It's not unusual for a judge or jury to reduce a plaintiff's monetary award by a certain percentage—or prevent the individual from collecting any money at all—if it comes to light that the person was intoxicated while driving. However, passengers who ride in vehicles with intoxicated people may also be subjected to the same penalty. Here's what you need to know about this possibility and what you can do to avoid it.
Comparative and Contributory Negligence
While it's true that the driver of the vehicle has a duty to operate it in a safe manner, passengers also have a duty to prevent their own injuries. This means that the court expects them to avoid putting themselves in situations they know may lead to them being harmed in some way. When a person gets into a vehicle with an intoxicated driver, the court assumes the passenger knew the risks involved and, thus, may be held partially or fully liable for his or her own injuries.
The amount of liability the court assigns to the passenger depends on the circumstances, and how it impacts your ability to successfully sue the defendant for compensation for your injuries depends on whether you live in a state that uses comparative negligence or contributory negligence to assess damage awards.
In states that use comparative negligence, the court will assign a percentage of liability to each party, and any money awarded for injuries and losses is reduced accordingly. For example, the court finds you are 20 percent liable for your injuries. Any money awarded to you will be reduced by that amount (e.g., $10,000 – 20 percent = $8,000). In this situation, you'll still collect something, but not as much as you may have expected.
The same can't be said if you live in a state that uses the contributory negligence model. In these states, you'll be barred from collecting any money if you're found to be a certain percentage liable for your injuries. Most states set the limit at 50 or 51 percent. However, a few states—such as Maryland and Virginia—set the bar at 1 percent. If your percentage of liability meets or exceeds the bar, you won't get any money at all.
While it's true that it's incumbent upon the defendant to prove his or her accusations against you, you'll need to put forth a credible defense if the defendant can show you knew or should've know the driver was intoxicated. One possible defense is to claim you actually didn't know the person was too intoxicated to drive. Drugs and alcohol affect people in different ways, so this may be believable in certain situations.

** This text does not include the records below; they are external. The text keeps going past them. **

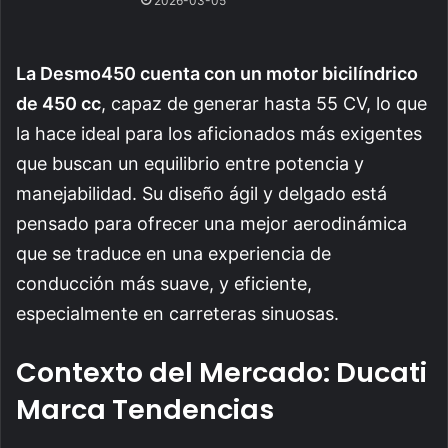
2026-03-05
La Desmo450 cuenta con un motor bicilíndrico
de 450 cc
, capaz de generar hasta 55 CV, lo que
la hace ideal para los aficionados más exigentes
que buscan un equilibrio entre potencia y
manejabilidad. Su diseño ágil y delgado está
pensado para ofrecer una mejor aerodinámica
que se traduce en una experiencia de
conducción más suave, y eficiente,
especialmente en carreteras sinuosas.
Contexto del Mercado: Ducati
Marca Tendencias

For instance, people who drink frequently or heavily can often consume a lot of alcohol before they actually show signs of intoxication because they metabolize it differently and often need to drink more alcohol to achieve the same effect. Therefore, it may be credible that you didn't know the person's BAC exceeded the legal level if the person didn't show classic signs of being drunk, such as slurred speech and unsteady gait.
The other option is to show you were too incapacitated to adequately evaluate the risk of being a passenger in the vehicle with a drunk driver. If you were intoxicated as well or unconscious, the court may agree you couldn't properly consent to accepting the risk associated with the situation and adjust or eliminate your liability for your injuries.
The third option is to show that the accident would have occurred regardless of whether the driver was intoxicated or not. The intoxicated driver pulls out into the intersection at a green light, but the defendant ran a red light and T-boned the vehicle. Your driver's level of intoxication had little to no impact on the cause of the accident and, therefore, shouldn't be a consideration when parsing monetary awards.